# PCA, FA, CFA, latent variables, and making a scale.

## Best approach to the problem?

• ### Other?

• Total voters
1

#### psnp

##### New Member
Hi! I was wondering if anyone had any suggestions for me.

I'm working with two datasets. One contains a population of cases (n=25) from 2005, and the other contains a population of cases (27) from 2007. Each case has a score on each of six variables/indicators (v1, v2, v3...), each indicator has a different max value (v1's max= 30, v2's max= 22, v3's max= 20...); the sum of all six indicators will range from 0 to 100 for any given case.

The point of the variables was the construction of an additive scale (the 0-100 one), and I was hoping to test the validity of the scale. On the surface, weighting the variables and adding them this randomly seemed a bit problematic, but the idea of a single variable combining the other six makes sense. My question is how to combine the variables (or test how they've been weighted/combined).

I tried Principal Component Analysis and Factor Analysis, and both extracted one component/factor with a very high eigenvalue. This seems to indicate to me that on the surface, the single latent variable (through combination of the six variables) makes sense. However, when I had STATA predict scores on the factor, the predictions are very highly correlated with the additive scale (r2=.98). Is that to be expected, or is something fishy?

All I want is to confirm that the additive scale is useful OR to suggest more useful weightings for the variables. I recognise that I have a very small sample here, and so confirmatory factor analysis is probably out.

Can anyone suggest how I go about combining the six variables into an optimal scale, or assessing their additive combination?

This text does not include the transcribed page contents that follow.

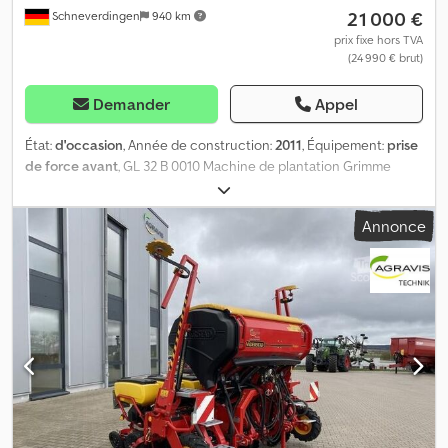
21 000 €
Schneverdingen
940 km
prix fixe hors TVA
(24 990 € brut)
Demander
Appel
État:
d'occasion
, Année de construction:
2011
, Équipement:
prise
de force avant
, GL 32 B 0010 Machine de plantation Grimme
GL32B d'occasion 0020 Type : GL 32 B 0030 N° de châssis :
22200998 0040 Année de fabrication : 2011 0050 Machine de
Annonce
plantation Grimme GL32B d'occasion 0060 Machine de
plantation à 2 rangées 0070 Godets verts 0080 Trémie à
traitement des semences, avec système hydraulique 0090 Butte
de 85 cm 0100 Écart de 1,8 m 0110 Formeur de buttes 0120
Rouleau à grilles 0130 Éclairage Dodpfxjzfw Hpo Ap Aewa FA 200
(0010) Épandeur d'engrais frontal Grimme à 2 rangées (0020)
Espacement des rangs : 85 cm (0030) Cadre de support pour
épandeur d’engrais frontal, pour (0040) l’installation d’un système
de traitement des semences TS 420 et/ou (0050) d’un corps de
buttage (0060) 2 corps de buttage pour épandeur d’engrais
frontal (0070) buses à disque fermées avec (0080) disque Ø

(Also: since there are two sets of countries, data for 2005 and for 2007, I have been analysing each group separately. Should I combine the two and analyse the cases as country-years in order to double to population?)

Thanks a million!

Last edited:

#### vinux

##### Dark Knight
I tried Principal Component Analysis and Factor Analysis, and both extracted one component/factor with a very high eigenvalue. This seems to indicate to me that on the surface, the single latent variable (through combination of the six variables) makes sense. However, when I had STATA predict scores on the factor, the predictions are very highly correlated with the additive scale (r2=.98). Is that to be expected, or is something fishy?

All I want is to confirm that the additive scale is useful OR to suggest more useful weightings for the variables. I recognise that I have a very small sample here, and so confirmatory factor analysis is probably out.

Can anyone suggest how I go about combining the six variables into an optimal scale, or assessing their additive combination?

(Also: since there are two sets of countries, data for 2005 and for 2007, I have been analysing each group separately. Should I combine the two and analyse the cases as country-years in order to double to population?)

Thanks a million!
I guess PCA and FA will give similar linear combination. If all the coefficients are not positive then I will not suggest PCA or FA ( But you can use this, if you can make an interpret the linear combination)

I guess all the coefficient of first factor is positive. If the proportion of coefficients of additive scale and the factor are close then you may get high correlation.

you can check the covariance matrix of 2005 and 2007 are same or not. I don't think you have enough observation to do a statistical hypothesis.

By the way what is your objective? comparison of 2005 and 2007?